I (32F) have struggled with my weight and image ever since I was around 12.
I have never been petite, but have had periods of being slim. My family for some reason have always been obsessed with looks, to the point where I kind of grew up thinking you only mattered if you was pretty.
when I was a teenager up until my early 20’s I was quite slim, and had to really work to stay that way, lots of walking, restrictive eating, constantly thinking about what I ate and what I would have to do to work it off etc but I got compliments on my appearance to so I felt of value. The weight would easily go on and then I’d really have to work to get it off
fast forward to the pandemic, unable to go gym and always inside, weight started to creep on and then I had children and now I’m the biggest I have ever been.
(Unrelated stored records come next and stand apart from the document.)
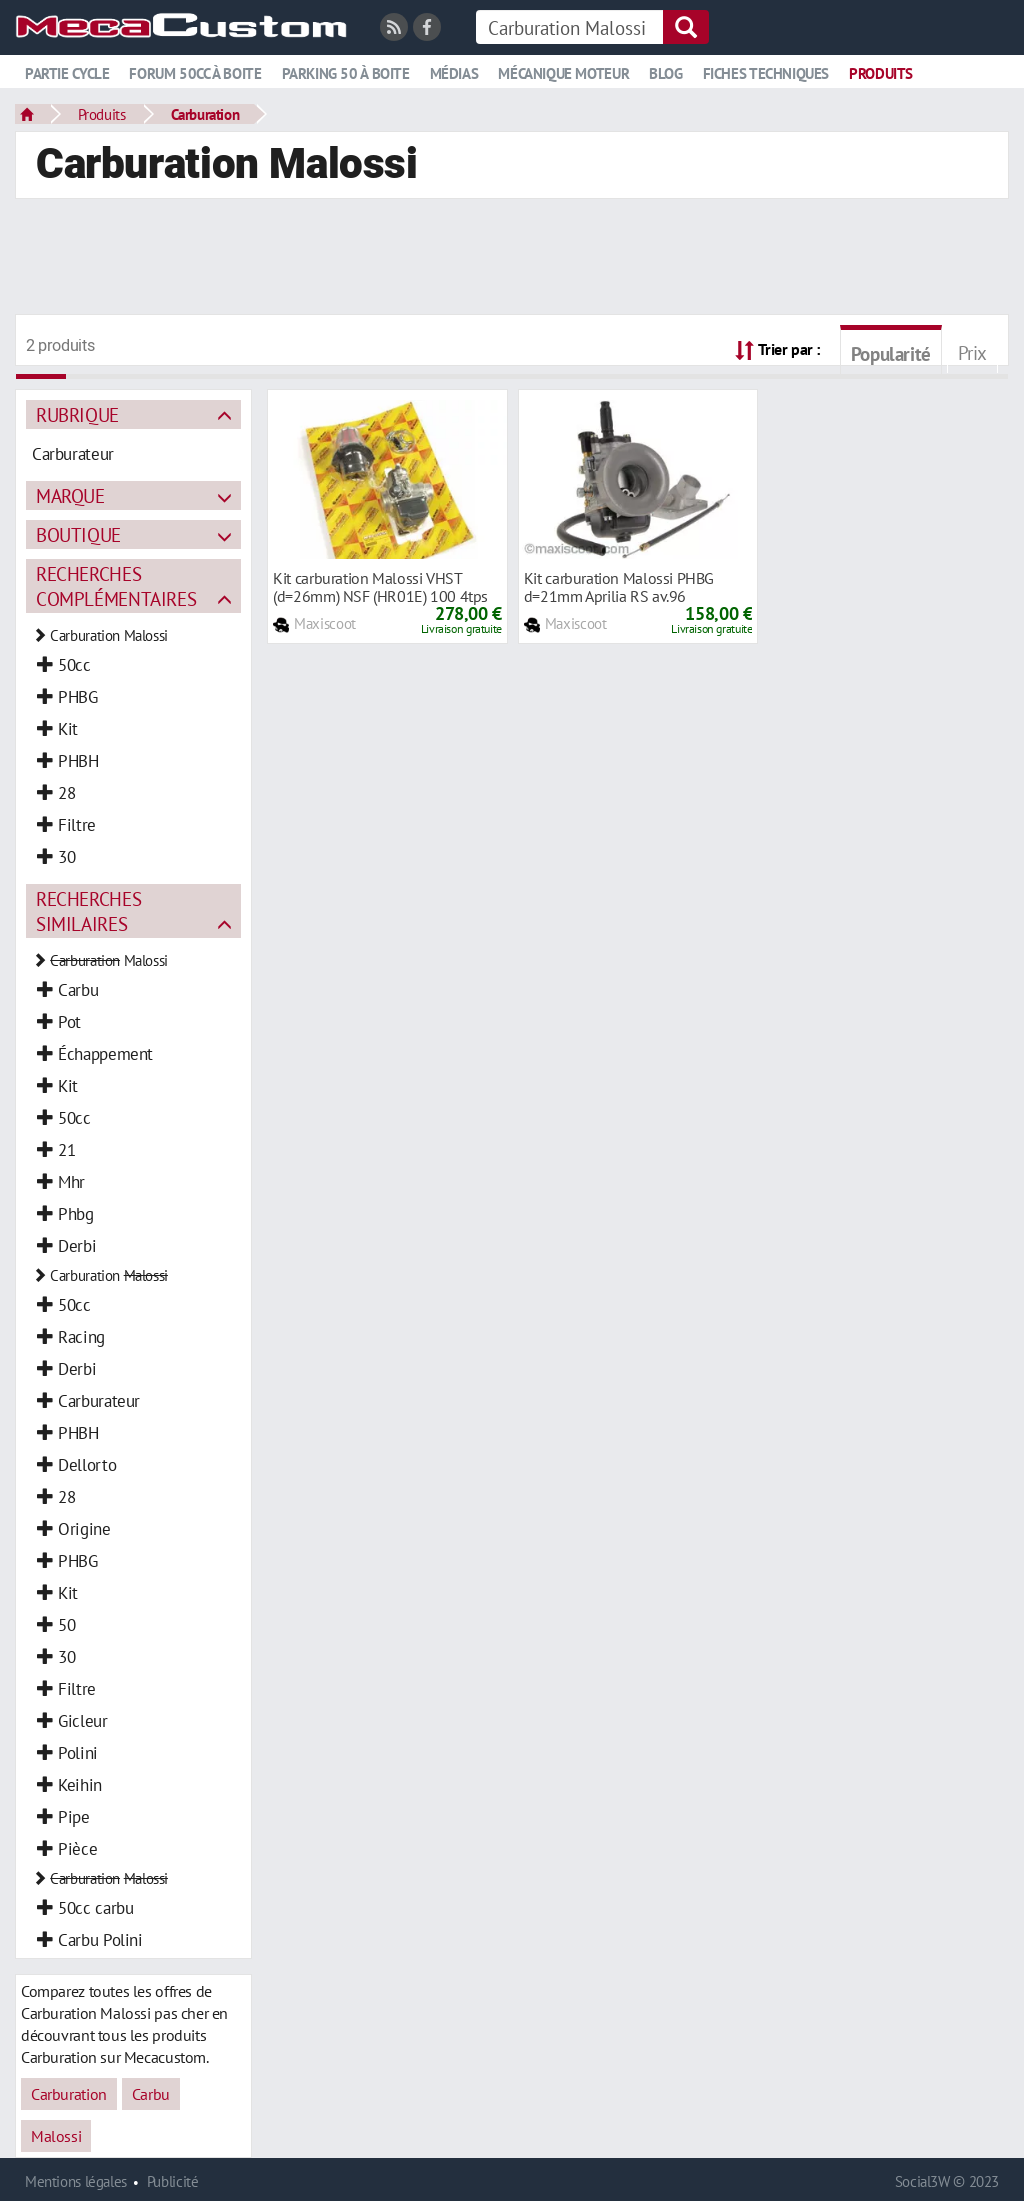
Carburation (205, 114)
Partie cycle (67, 73)
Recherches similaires (88, 911)
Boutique (78, 534)
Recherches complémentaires (116, 586)
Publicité (173, 2181)
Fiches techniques (766, 73)
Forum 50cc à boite (195, 73)
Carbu (151, 2094)
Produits (881, 73)
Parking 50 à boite (346, 73)
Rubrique (77, 414)
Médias (454, 73)
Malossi (56, 2136)
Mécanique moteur (563, 73)
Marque (70, 495)
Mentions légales (76, 2181)
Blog (665, 73)
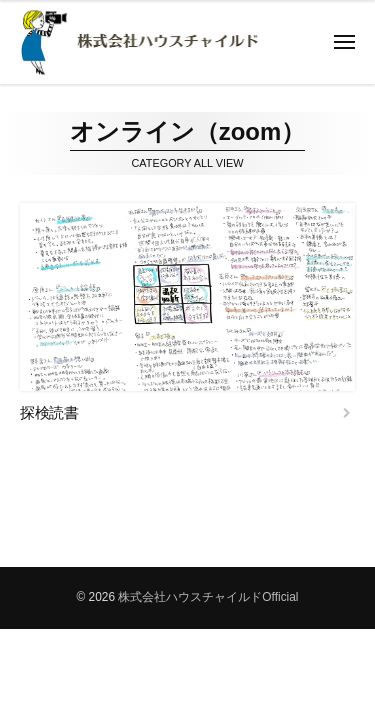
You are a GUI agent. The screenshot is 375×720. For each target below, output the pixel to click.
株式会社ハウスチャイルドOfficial (208, 597)
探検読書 (49, 412)
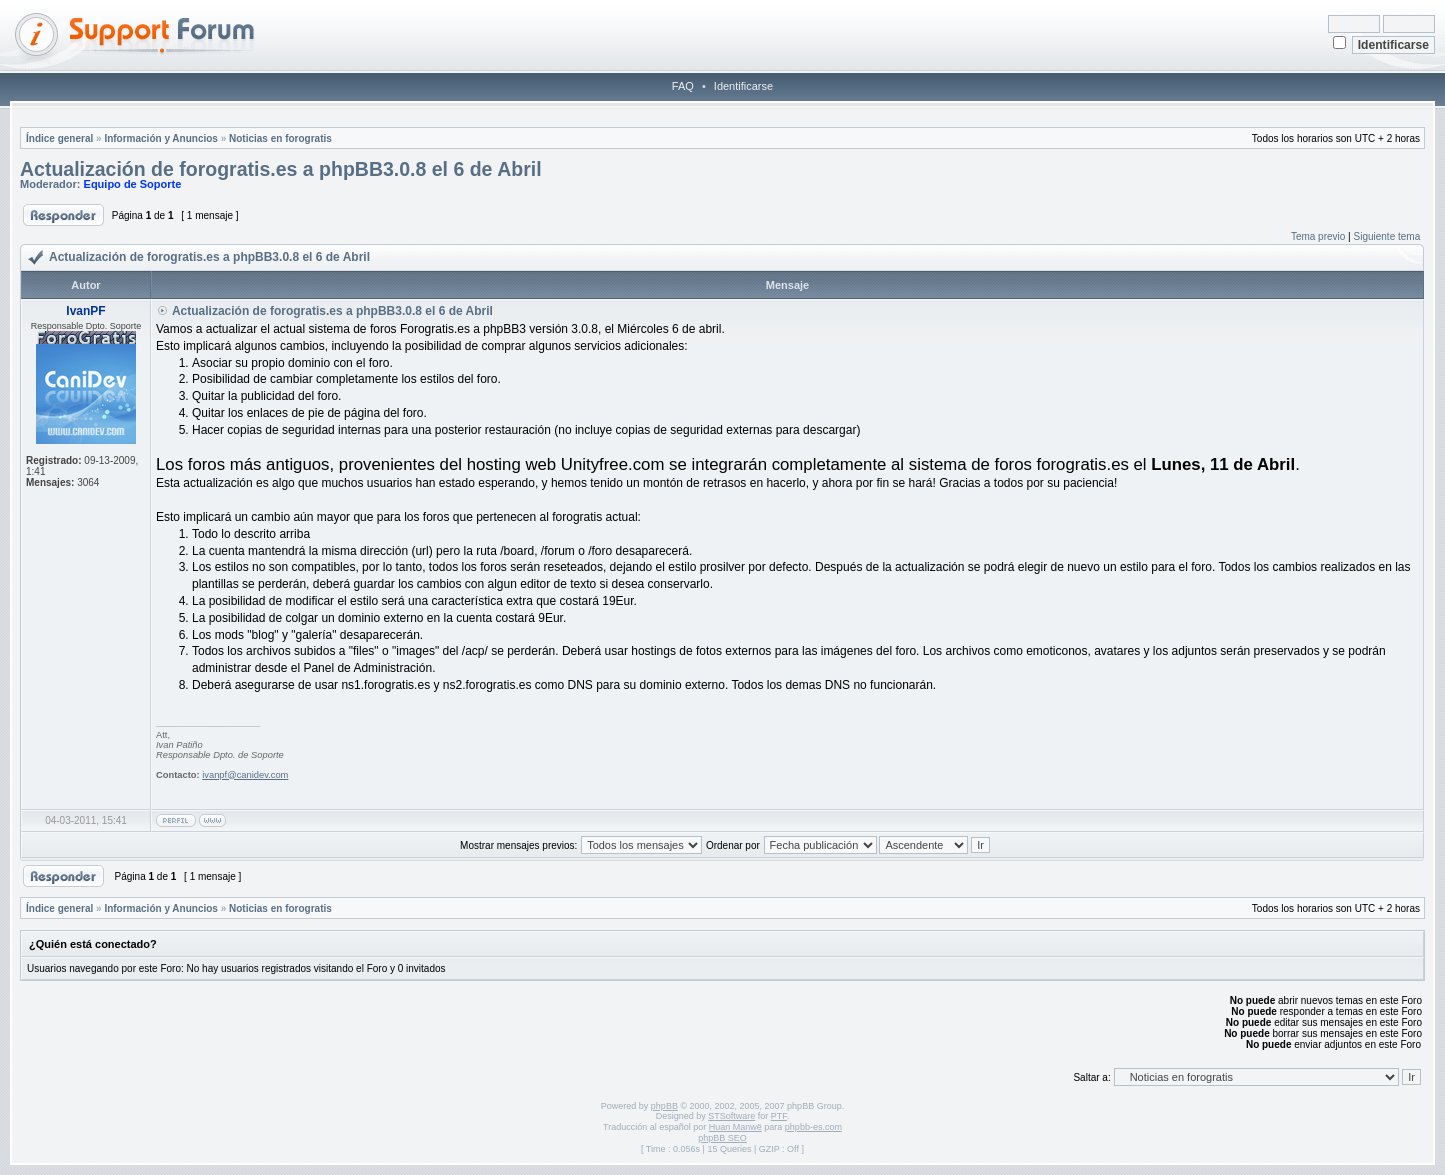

I have PCOS and find weight incredibly hard to get off once it’s on and with young children I find it hard to find the time to excerise but I’m so self conscious now
I hardly ever get told I look pretty anymore (apart from husband and children), whenever I see my family they ask about what I eat, should try going out walking with the kids, try slimming world and whatever else but it gets me down.
I eat quite normally I think (3 meals a I don’t just sit down all day everyday, I take the kids out and do the house work and other things, I have a desk job which doesn’t help
im going on holiday soon, I feel like I shouldn’t wear cute dresses, feel awkward about being in a swim suit, all I think is people will see me and think oh god she’s fat or what a shame, she’d be pretty if she was thinner (a comment I actually overheard by a family member)
How do I just learn to except that no one probably cares what I look like and I shouldn’t waste my life worrying about my weight?